§ **Work task**:
Across these entries, count the lines holding the string "خرید"; the number is the whole answer.

(Entries provided Opens)

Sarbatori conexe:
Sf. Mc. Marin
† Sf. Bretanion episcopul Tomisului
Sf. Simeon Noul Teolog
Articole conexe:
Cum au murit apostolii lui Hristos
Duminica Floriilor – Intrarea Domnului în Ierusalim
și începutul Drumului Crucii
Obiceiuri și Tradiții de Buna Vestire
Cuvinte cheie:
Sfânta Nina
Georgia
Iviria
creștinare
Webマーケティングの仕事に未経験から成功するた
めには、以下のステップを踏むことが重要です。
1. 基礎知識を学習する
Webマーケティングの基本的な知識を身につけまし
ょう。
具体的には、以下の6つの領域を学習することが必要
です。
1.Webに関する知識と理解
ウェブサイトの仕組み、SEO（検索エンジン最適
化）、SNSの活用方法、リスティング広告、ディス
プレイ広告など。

(Entries provided Closes)
(Entries provided Opens)

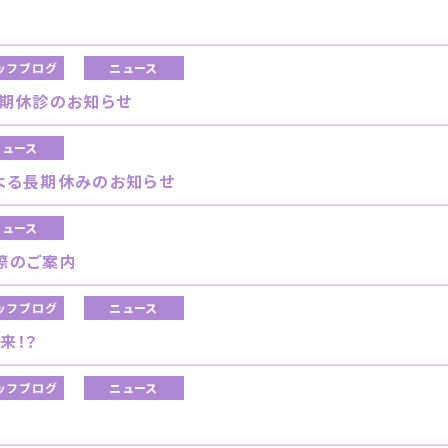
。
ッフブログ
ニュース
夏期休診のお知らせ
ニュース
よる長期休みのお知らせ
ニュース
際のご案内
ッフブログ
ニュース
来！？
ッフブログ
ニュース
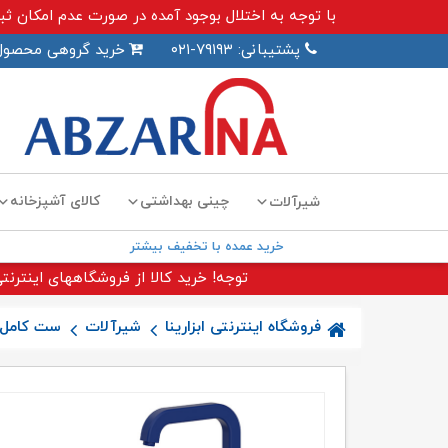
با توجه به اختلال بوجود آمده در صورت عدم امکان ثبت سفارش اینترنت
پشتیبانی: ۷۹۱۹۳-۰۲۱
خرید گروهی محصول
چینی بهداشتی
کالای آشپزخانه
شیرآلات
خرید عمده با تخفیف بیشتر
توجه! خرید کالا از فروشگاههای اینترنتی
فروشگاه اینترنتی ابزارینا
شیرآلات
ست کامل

(Entries provided Closes)
(Entries provided Opens)

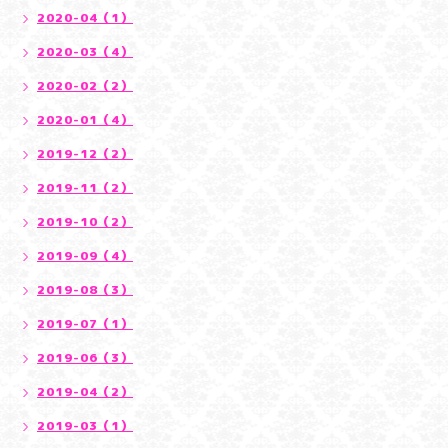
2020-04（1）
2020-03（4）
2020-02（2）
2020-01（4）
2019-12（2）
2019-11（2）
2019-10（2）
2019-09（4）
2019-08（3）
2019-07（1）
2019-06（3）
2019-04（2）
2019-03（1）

(Entries provided Closes)

§ **Answer for this exercise**:
3